Fast forward 17 yrs. decide to finally do the free falling. Read, studied, researched, and signed up for AFF. I was excited about the prospect of actually not smearing my ass across North Carolina sand on a landing, and actually standing one up. Did the pratice PLF's in FJC like I was at Ft. Benning yesterday...best in the class.

So 1st jump, on radio, flare flare flare, I managed half of one, and crappy approach had me crosswind. I PLF'd like a champ!! My 34 yr old bones felt it the next morning but I was none the worse for wear. 2,3,4 I landed giving honest attempts (and better attempts I'll add) at standing it up. PLF be damned! 3rd one flared layed try to stand it, nearly broke my leg, hurt tendons in my foot, limped a few days. Slid the 4th one in HOTTT on a late flare, in the peas thank god. No PLF SINCE JUMP 1 mind you; 5th...determined not to flare late and to stand up, flared WAYYY to early, luckily knew I did, held the flare as trained, came down backwards and straight down. Of course I can stand it up... Fell flat on my ass going backwards caught myself NON PLF style with my left wrist. Dislocated both bones at the wrist shattered the end of my radius. 3 plates 13 screws and 13,000$ in medical bills.....

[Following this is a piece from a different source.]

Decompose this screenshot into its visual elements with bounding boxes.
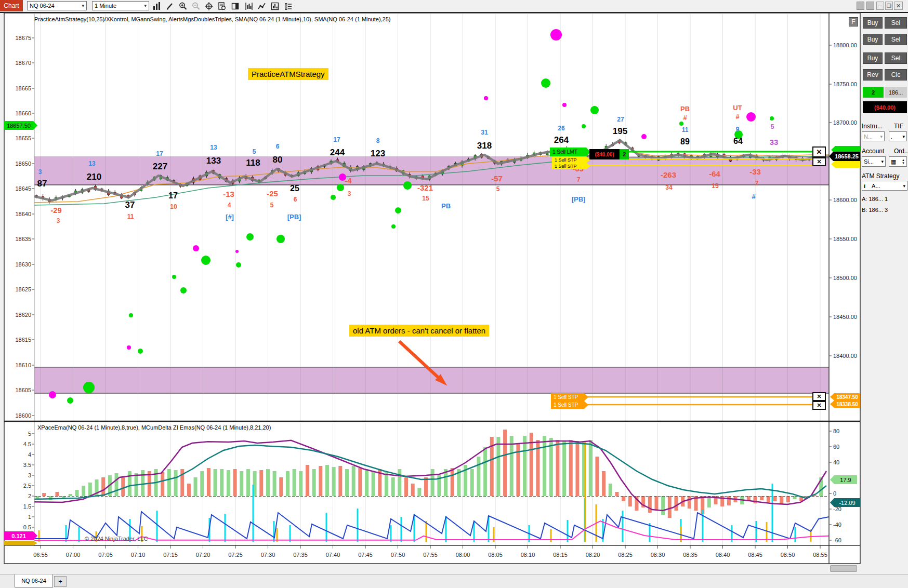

You can bet your aunt Sally's ash can PLF IS MY FIRST OPTION ALWAYS. I'll STAND IT UP IF, as the sim states, WHEN ALL VARIABLES ARE UNDER MY CONTROL. Dude, I'm no pro, but I learned a hard taught lesson. Don't risk your body to avoid getting your jumpsuit dirty, or to risk being heckled, and especially for you own pride, "because everyone can already do it."
Risks to PLF. Yes. Risks to butt sliding. Yes. Spine or legs. You answered your own question.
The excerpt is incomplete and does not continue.